Cientistas da University of Southern California (USC) descobriram, de forma inesperada, um novo chip de memória com diversas aplicações práticas. Este componente é notável por .

A invenção é resultado do trabalho dos pesquisadores Qiangfei Xia, Miao Hu e Ning Ge, que divulgaram as conclusões do estudo em um artigo na Science. O chip desenvolvido pode suportar temperaturas de até 700ºC, um nível superior até ao de lava derretida.

Geralmente, componentes desse tipo funcionam apenas até 200ºC, e exceder esse limite resulta em degradação e problemas elétricos. O novo dispositivo é um memristor, que combina a capacidade de armazenar dados e realizar funções computacionais.
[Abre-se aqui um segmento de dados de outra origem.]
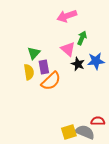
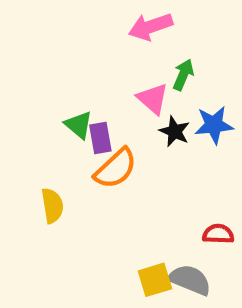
green triangle: (34, 53) -> (79, 125), moved, turned -32
yellow semicircle: (29, 72) -> (52, 206), moved
red semicircle: (98, 121) -> (218, 234), moved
Esta variante utiliza tungstênio, o metal com o maior ponto de fusão, além de um óxido de cerâmica e grafeno, ambos conhecidos por sua resistência ao calor.
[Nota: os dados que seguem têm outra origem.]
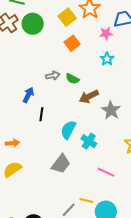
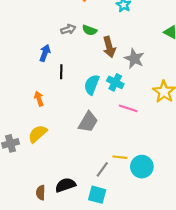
brown arrow: (89, 97) -> (109, 47), turned -72
cyan cross: (89, 141) -> (115, 82), moved
orange arrow: (13, 143) -> (39, 99), moved, turned -96
pink line: (106, 172) -> (128, 108), moved

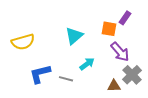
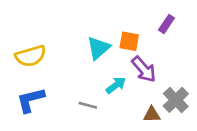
orange square: (109, 29) -> (129, 41), moved
purple arrow: (120, 52) -> (144, 69), moved
blue L-shape: (40, 74) -> (31, 100), moved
Durante os testes, o chip suportou 50 horas de exposição a 700ºC enquanto operava, apresentando baixo consumo de energia e sem a necessidade de técnicas de resfriamento como em processadores convencionais.

Conforme os pesquisadores, essa descoberta foi acidental, semelhante a muitos outros avanços científicos. O foco da pesquisa inicial era desenvolver componentes exclusivamente com grafeno, mas a interação curiosa do grafeno com o tungstênio revelou-se surpreendente: adições de alta temperatura causaram repulsão entre os átomos, resultando em falhas nos equipamentos.

Uso Prático do Chip

Atualmente, o memristor criado pela USC é um componente experimental, testado em laboratório e que precisa de aprimoramentos para um lançamento comercial viável.
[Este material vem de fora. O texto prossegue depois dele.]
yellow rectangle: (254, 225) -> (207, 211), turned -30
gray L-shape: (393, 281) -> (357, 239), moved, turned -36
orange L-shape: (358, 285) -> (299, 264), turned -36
Um desafio significativo para a implementação deste chip em dispositivos convencionais é que outras partes do aparelho também precisam ser resistentes a altas temperaturas, como circuitos lógicos e demais componentes eletrônicos. Apesar disso, a equipe já identificou alguns potenciais usos no mercado:

  • em sondas, satélites e veículos de exploração espacial, que frequentemente operam em ambientes de altas temperaturas;
  • em equipamentos de perfuração profunda ou em sistemas nucleares;
  • em veículos comuns, como automóveis, com a possibilidade de o chip resistir a situações de superaquecimento.

Outra aplicação possível está na área de inteligência artificial: o chip pode ser utilizado em cálculos e no processamento de sistemas generativos, oferecendo desempenho comparável a outras memórias, porém com menor consumo de energia e necessidade de resfriamento.